How long should that take? Thanks for any answer..:)
If you mean from the time you hear the sound of the chrysallis opening until the butterfly has emerged, I haven't had any species take more than just a few seconds.
Thanks Laura, it took this little girl almost 2 hours, then she was too weak to hold on, I tried to put her on the netting but she still could not hold on.... but this was a cat that fed off of plants that were sprayed with round up before I found them. I still have one chrysalis left from a cat that was always kept seperate and fed only fresh milkweed.... but so far my first year with Monarch was not an encouraging one... not sure I want to do all this again only to have this much disappointment.
I understand your frustration. Last year, I had an entire batch of babies die I guess from black death. They were doing fine and then I came home after being out 1/2 a day and found them all in puddles of goo. :-( Made me sad and I felt terrible guilt, wondering if it was my fault or if I had done something wrong. But at the same time I know that their survival rate is very low in the wild - especially it seems in my yard where I've seen wasps, praying mantids, and spiders devour my precious caterpillar babies. So as long as I know that my intentions are good and that each experience teaches me to be a better steward to these creatures, I'm going to keep doing my part to help them along. Please don't get discouraged and quit. I do find that some species are easier to raise (black swallowtails, fritillaries, and question marks were VERY easy) and so I try to raise several varieties at once so that a loss doesn't seem so bad.
Thinking of you and wishing you luck!
Thanks so much Laura for the encouragement. We will see how this next one will eclose, but truth be told... I will be planting some tropical milkweed next year and will be very excited to see the first baby on them and will continue to research to help them grow up to be the magestic monarch that I love to see... Thanks again :)

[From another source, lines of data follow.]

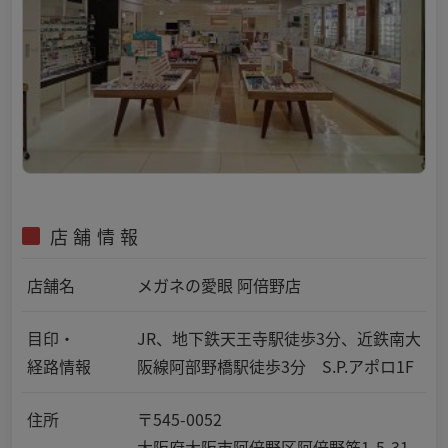
店舗情報
店舗名
メガネの愛眼 阿倍野店
目印・
JR、地下鉄天王寺駅徒歩3分、近鉄南大
経路情報
阪線阿部野橋駅徒歩3分 S.P.アポロ1F
住所
〒545-0052
大阪府大阪市阿倍野区阿倍野筋1-5-31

Earlier this week, I was cutting open my straggler cecropia cocoons to see who was alive and who did not make it. Found something I had never seen before. The abdomen was elongated and spotted. The pupa case was missing the piece behind the moths head. I thought, "Oh my gosh!! This must be what an eclosing cecropia looks like!! I'll finally get to see it happen!!" I've seen cecropias squeeze out of their cocoons but the pupa is hidden from view when that happens, hence why this was exciting. I took video for a while but nothing was happening. I started to think that the moth was doomed since the pupa case was cracked open but nothing was happening. Normally, you can get a cecropia pupa to wiggle but this one would not. I put it back in its inner cocoon but left the top hanging out so I could easily see it. When I got up, I looked at it but still no moth. I wish I had looked at the pupa abdomen again to see if its coloration had changed. In the afternoon, I found a moth had emerged and was doing fine.
So, from cracked pupa to eclose was 15+ hours that I know about (the pupa could have been cracked long before I saw it).